## Task inputs
##############################

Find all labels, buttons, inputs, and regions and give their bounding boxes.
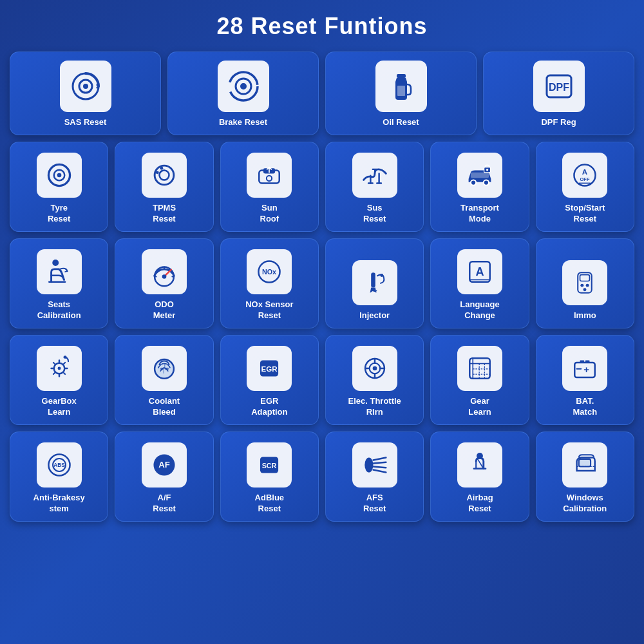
svg-point-47 <box>581 284 584 287</box>
svg-point-48 <box>586 284 589 287</box>
language-change-icon: A <box>457 249 502 294</box>
bat-match-icon: + <box>562 346 607 391</box>
sun-roof-icon <box>247 153 292 198</box>
gear-learn-card[interactable]: GearLearn <box>430 335 529 425</box>
row-3: SeatsCalibration ODOMeter <box>10 238 634 328</box>
windows-calibration-icon <box>562 442 607 488</box>
egr-adaption-card[interactable]: EGR EGRAdaption <box>220 335 319 425</box>
transport-mode-card[interactable]: TransportMode <box>430 142 529 232</box>
stop-start-reset-card[interactable]: A OFF Stop/StartReset <box>536 142 634 232</box>
dpf-reg-icon: DPF <box>533 61 585 112</box>
language-change-card[interactable]: A LanguageChange <box>430 238 529 328</box>
dpf-reg-card[interactable]: DPF DPF Reg <box>483 52 634 135</box>
row-1: SAS Reset Brake Reset <box>10 52 634 135</box>
brake-reset-card[interactable]: Brake Reset <box>167 52 319 135</box>
injector-card[interactable]: Injector <box>325 238 424 328</box>
svg-line-84 <box>373 462 386 464</box>
oil-reset-icon <box>375 61 427 112</box>
gearbox-learn-label: GearBoxLearn <box>42 396 77 418</box>
svg-text:EGR: EGR <box>261 365 278 373</box>
gear-learn-icon <box>457 346 502 391</box>
gearbox-learn-card[interactable]: GearBoxLearn <box>10 335 108 425</box>
airbag-reset-card[interactable]: AirbagReset <box>430 431 529 522</box>
svg-rect-71 <box>580 361 585 363</box>
oil-reset-card[interactable]: Oil Reset <box>325 52 477 135</box>
sas-reset-icon <box>60 61 111 112</box>
svg-rect-40 <box>371 272 375 287</box>
oil-reset-label: Oil Reset <box>383 117 419 128</box>
transport-mode-icon <box>457 153 502 198</box>
anti-brakesystem-card[interactable]: ABS Anti-Brakesystem <box>10 431 108 522</box>
row-4: GearBoxLearn CoolantBleed <box>10 335 634 425</box>
tyre-reset-card[interactable]: TyreReset <box>10 142 108 232</box>
svg-point-21 <box>484 180 489 185</box>
svg-point-24 <box>486 169 488 171</box>
svg-point-2 <box>83 84 88 89</box>
anti-brakesystem-icon: ABS <box>37 442 82 488</box>
svg-text:OFF: OFF <box>580 176 590 182</box>
airbag-reset-label: AirbagReset <box>466 493 493 515</box>
immo-label: Immo <box>574 310 596 321</box>
odo-meter-icon <box>142 249 187 294</box>
afs-reset-card[interactable]: AFSReset <box>325 431 424 522</box>
coolant-bleed-icon <box>142 346 187 391</box>
svg-line-85 <box>373 467 386 468</box>
svg-text:DPF: DPF <box>549 82 569 93</box>
nox-sensor-reset-card[interactable]: NOx NOx SensorReset <box>220 238 319 328</box>
afs-reset-icon <box>352 442 397 488</box>
brake-reset-icon <box>218 61 269 112</box>
afs-reset-label: AFSReset <box>363 493 386 515</box>
svg-rect-89 <box>579 459 591 467</box>
coolant-bleed-card[interactable]: CoolantBleed <box>115 335 213 425</box>
af-reset-card[interactable]: AF A/FReset <box>115 431 213 522</box>
svg-rect-22 <box>471 173 489 178</box>
row-5: ABS Anti-Brakesystem AF A/FReset SCR <box>10 431 634 522</box>
elec-throttle-icon <box>352 346 397 391</box>
svg-line-37 <box>169 269 170 270</box>
sas-reset-card[interactable]: SAS Reset <box>10 52 161 135</box>
tpms-reset-card[interactable]: TPMSReset <box>115 142 213 232</box>
seats-calibration-card[interactable]: SeatsCalibration <box>10 238 108 328</box>
sun-roof-card[interactable]: SunRoof <box>220 142 319 232</box>
brake-reset-label: Brake Reset <box>219 117 267 128</box>
sun-roof-label: SunRoof <box>260 203 279 225</box>
svg-point-51 <box>57 367 61 370</box>
gear-learn-label: GearLearn <box>468 396 491 418</box>
svg-point-29 <box>52 260 59 266</box>
af-reset-icon: AF <box>142 442 187 488</box>
tpms-reset-icon <box>142 153 187 198</box>
sus-reset-card[interactable]: SusReset <box>325 142 424 232</box>
odo-meter-card[interactable]: ODOMeter <box>115 238 213 328</box>
injector-icon <box>352 260 397 305</box>
adblue-reset-icon: SCR <box>247 442 292 488</box>
immo-card[interactable]: Immo <box>536 238 634 328</box>
svg-point-52 <box>63 355 66 359</box>
svg-point-5 <box>240 83 247 90</box>
sus-reset-label: SusReset <box>363 203 386 225</box>
svg-point-41 <box>380 274 383 277</box>
language-change-label: LanguageChange <box>460 299 499 321</box>
svg-line-86 <box>373 470 386 473</box>
transport-mode-label: TransportMode <box>460 203 499 225</box>
elec-throttle-card[interactable]: Elec. ThrottleRlrn <box>325 335 424 425</box>
nox-sensor-reset-icon: NOx <box>247 249 292 294</box>
row-2: TyreReset TPMSReset <box>10 142 634 232</box>
svg-rect-7 <box>397 86 405 96</box>
windows-calibration-label: WindowsCalibration <box>563 493 607 515</box>
tyre-reset-label: TyreReset <box>48 203 70 225</box>
stop-start-reset-label: Stop/StartReset <box>565 203 605 225</box>
bat-match-label: BAT.Match <box>573 396 598 418</box>
svg-point-62 <box>372 366 377 371</box>
bat-match-card[interactable]: + BAT.Match <box>536 335 634 425</box>
svg-text:A: A <box>582 168 588 176</box>
adblue-reset-label: AdBlueReset <box>255 493 285 515</box>
svg-point-20 <box>471 180 476 185</box>
dpf-reg-label: DPF Reg <box>541 117 576 128</box>
windows-calibration-card[interactable]: WindowsCalibration <box>536 431 634 522</box>
airbag-reset-icon <box>457 442 502 488</box>
anti-brakesystem-label: Anti-Brakesystem <box>33 493 85 515</box>
svg-line-83 <box>373 458 386 460</box>
egr-adaption-label: EGRAdaption <box>251 396 287 418</box>
adblue-reset-card[interactable]: SCR AdBlueReset <box>220 431 319 522</box>
svg-text:SCR: SCR <box>262 462 277 469</box>
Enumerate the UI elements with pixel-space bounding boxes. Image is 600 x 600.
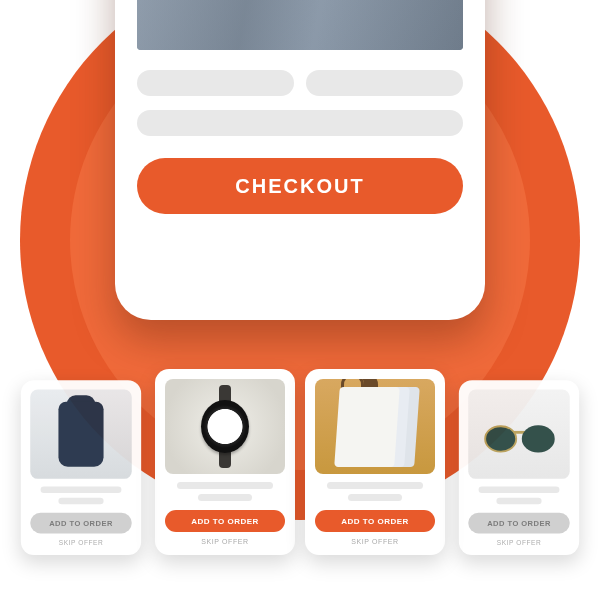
offer-card: ADD TO ORDER SKIP OFFER bbox=[21, 380, 141, 555]
skeleton-line bbox=[58, 498, 104, 505]
checkout-button[interactable]: CHECKOUT bbox=[137, 158, 463, 214]
add-to-order-button[interactable]: ADD TO ORDER bbox=[315, 510, 435, 532]
form-row bbox=[137, 70, 463, 96]
skip-offer-button[interactable]: SKIP OFFER bbox=[201, 538, 249, 545]
skeleton-line bbox=[327, 482, 423, 489]
skeleton-line bbox=[177, 482, 273, 489]
input-placeholder-full[interactable] bbox=[137, 110, 463, 136]
offer-card: ADD TO ORDER SKIP OFFER bbox=[459, 380, 579, 555]
skip-offer-button[interactable]: SKIP OFFER bbox=[351, 538, 399, 545]
skeleton-line bbox=[478, 486, 559, 493]
skip-offer-button[interactable]: SKIP OFFER bbox=[59, 539, 104, 546]
skeleton-line bbox=[40, 486, 121, 493]
skeleton-line bbox=[198, 494, 252, 501]
checkout-phone-mock: CHECKOUT bbox=[115, 0, 485, 320]
skeleton-line bbox=[348, 494, 402, 501]
product-image-content bbox=[137, 0, 463, 50]
offer-card: ADD TO ORDER SKIP OFFER bbox=[155, 369, 295, 555]
offer-thumbnail-shirts bbox=[315, 379, 435, 474]
skip-offer-button[interactable]: SKIP OFFER bbox=[497, 539, 542, 546]
add-to-order-button[interactable]: ADD TO ORDER bbox=[468, 513, 570, 534]
product-image bbox=[137, 0, 463, 50]
offer-carousel: ADD TO ORDER SKIP OFFER ADD TO ORDER SKI… bbox=[0, 369, 600, 555]
offer-thumbnail-watch bbox=[165, 379, 285, 474]
offer-thumbnail-sunglasses bbox=[468, 390, 570, 479]
add-to-order-button[interactable]: ADD TO ORDER bbox=[165, 510, 285, 532]
offer-thumbnail-backpack bbox=[30, 390, 132, 479]
input-placeholder[interactable] bbox=[306, 70, 463, 96]
skeleton-line bbox=[496, 498, 542, 505]
input-placeholder[interactable] bbox=[137, 70, 294, 96]
add-to-order-button[interactable]: ADD TO ORDER bbox=[30, 513, 132, 534]
offer-card: ADD TO ORDER SKIP OFFER bbox=[305, 369, 445, 555]
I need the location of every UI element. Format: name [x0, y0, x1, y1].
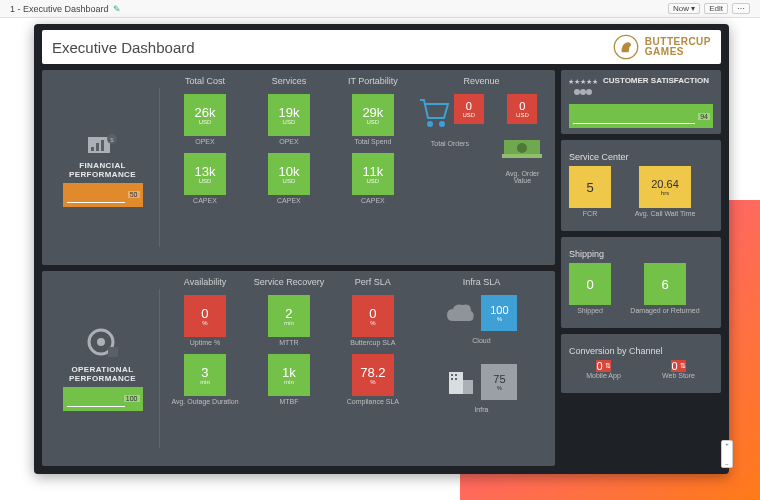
- csat-panel: ★★★★★ CUSTOMER SATISFACTION 94: [561, 70, 721, 134]
- service-center-panel: Service Center 5 FCR 20.64hrs Avg. Call …: [561, 140, 721, 231]
- cash-icon: [502, 134, 542, 160]
- window-topbar: 1 - Executive Dashboard ✎ Now ▾ Edit ⋯: [0, 0, 760, 18]
- tile-services-capex[interactable]: 10kUSD: [268, 153, 310, 195]
- svg-text:★★★★★: ★★★★★: [569, 78, 597, 85]
- svg-rect-16: [463, 380, 473, 394]
- col-head-services: Services: [272, 76, 307, 88]
- shipping-title: Shipping: [569, 249, 713, 259]
- tile-buttercup-sla[interactable]: 0%: [352, 295, 394, 337]
- tile-conv-web[interactable]: 0⇅: [671, 360, 685, 372]
- svg-rect-2: [91, 147, 94, 151]
- tile-infra-sla[interactable]: 75%: [481, 364, 517, 400]
- svg-point-24: [586, 89, 592, 95]
- financial-icon: $: [86, 129, 120, 157]
- conversion-title: Conversion by Channel: [569, 346, 713, 356]
- col-head-itport: IT Portability: [348, 76, 398, 88]
- window-title: 1 - Executive Dashboard: [10, 4, 109, 14]
- service-center-title: Service Center: [569, 152, 713, 162]
- tile-total-orders[interactable]: 0USD: [454, 94, 484, 124]
- svg-point-13: [97, 338, 105, 346]
- tile-wait-time[interactable]: 20.64hrs: [639, 166, 691, 208]
- svg-rect-17: [451, 374, 453, 376]
- tile-itport-spend[interactable]: 29kUSD: [352, 94, 394, 136]
- operational-panel: OPERATIONAL PERFORMANCE 100 Availability…: [42, 271, 555, 466]
- svg-rect-20: [455, 378, 457, 380]
- page-title: Executive Dashboard: [52, 39, 195, 56]
- tile-shipped[interactable]: 0: [569, 263, 611, 305]
- tile-uptime[interactable]: 0%: [184, 295, 226, 337]
- col-head-infra-sla: Infra SLA: [463, 277, 501, 289]
- tile-damaged[interactable]: 6: [644, 263, 686, 305]
- tile-avg-order[interactable]: 0USD: [507, 94, 537, 124]
- edit-title-icon[interactable]: ✎: [113, 4, 121, 14]
- tile-conv-mobile[interactable]: 0⇅: [596, 360, 610, 372]
- financial-sparkline: 50: [63, 183, 143, 207]
- tile-mtbf[interactable]: 1kmin: [268, 354, 310, 396]
- cart-icon: [416, 94, 450, 130]
- svg-rect-18: [455, 374, 457, 376]
- col-head-availability: Availability: [184, 277, 226, 289]
- svg-rect-14: [108, 347, 118, 357]
- svg-point-22: [574, 89, 580, 95]
- more-button[interactable]: ⋯: [732, 3, 750, 14]
- operational-category-title: OPERATIONAL PERFORMANCE: [50, 365, 155, 383]
- svg-rect-11: [502, 154, 542, 158]
- svg-rect-19: [451, 378, 453, 380]
- tile-cloud-sla[interactable]: 100%: [481, 295, 517, 331]
- financial-category-title: FINANCIAL PERFORMANCE: [50, 161, 155, 179]
- tile-totalcost-capex[interactable]: 13kUSD: [184, 153, 226, 195]
- col-head-recovery: Service Recovery: [254, 277, 325, 289]
- zoom-control[interactable]: +−: [721, 440, 733, 468]
- svg-rect-4: [101, 140, 104, 151]
- edit-button[interactable]: Edit: [704, 3, 728, 14]
- horse-icon: [613, 34, 639, 60]
- dashboard-stage: Executive Dashboard BUTTERCUPGAMES $ FIN…: [34, 24, 729, 474]
- col-head-total-cost: Total Cost: [185, 76, 225, 88]
- col-head-perf-sla: Perf SLA: [355, 277, 391, 289]
- financial-panel: $ FINANCIAL PERFORMANCE 50 Total Cost 26…: [42, 70, 555, 265]
- brand-logo: BUTTERCUPGAMES: [613, 34, 711, 60]
- cloud-icon: [445, 303, 475, 325]
- csat-sparkline: 94: [569, 104, 713, 128]
- tile-services-opex[interactable]: 19kUSD: [268, 94, 310, 136]
- operational-sparkline: 100: [63, 387, 143, 411]
- tile-fcr[interactable]: 5: [569, 166, 611, 208]
- building-icon: [445, 370, 475, 396]
- tile-itport-capex[interactable]: 11kUSD: [352, 153, 394, 195]
- csat-title: CUSTOMER SATISFACTION: [603, 76, 709, 85]
- svg-point-10: [517, 143, 527, 153]
- svg-point-8: [439, 121, 445, 127]
- conversion-panel: Conversion by Channel 0⇅ Mobile App 0⇅ W…: [561, 334, 721, 393]
- tile-mttr[interactable]: 2min: [268, 295, 310, 337]
- shipping-panel: Shipping 0 Shipped 6 Damaged or Returned: [561, 237, 721, 328]
- operational-icon: [86, 327, 120, 361]
- tile-compliance-sla[interactable]: 78.2%: [352, 354, 394, 396]
- svg-point-7: [427, 121, 433, 127]
- svg-rect-3: [96, 143, 99, 151]
- brand-line2: GAMES: [645, 47, 711, 57]
- tile-totalcost-opex[interactable]: 26kUSD: [184, 94, 226, 136]
- tile-outage[interactable]: 3min: [184, 354, 226, 396]
- dashboard-header: Executive Dashboard BUTTERCUPGAMES: [42, 30, 721, 64]
- svg-point-23: [580, 89, 586, 95]
- col-head-revenue: Revenue: [463, 76, 499, 88]
- timerange-button[interactable]: Now ▾: [668, 3, 700, 14]
- people-icon: ★★★★★: [569, 76, 597, 100]
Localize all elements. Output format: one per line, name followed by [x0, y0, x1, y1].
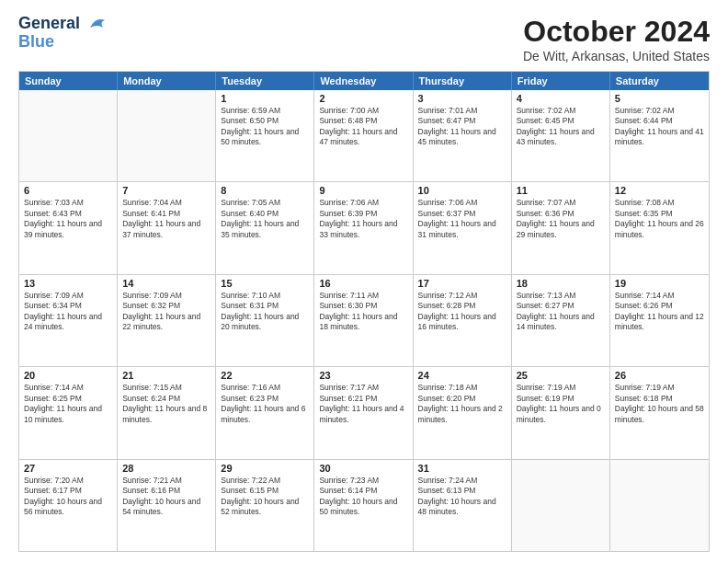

##############################

Wherever a line of the records above contains the string "EGRAdaption", copy that line out.

egr-adaption-card[interactable]: EGR EGRAdaption <box>220 335 319 425</box>
egr-adaption-label: EGRAdaption <box>251 396 287 418</box>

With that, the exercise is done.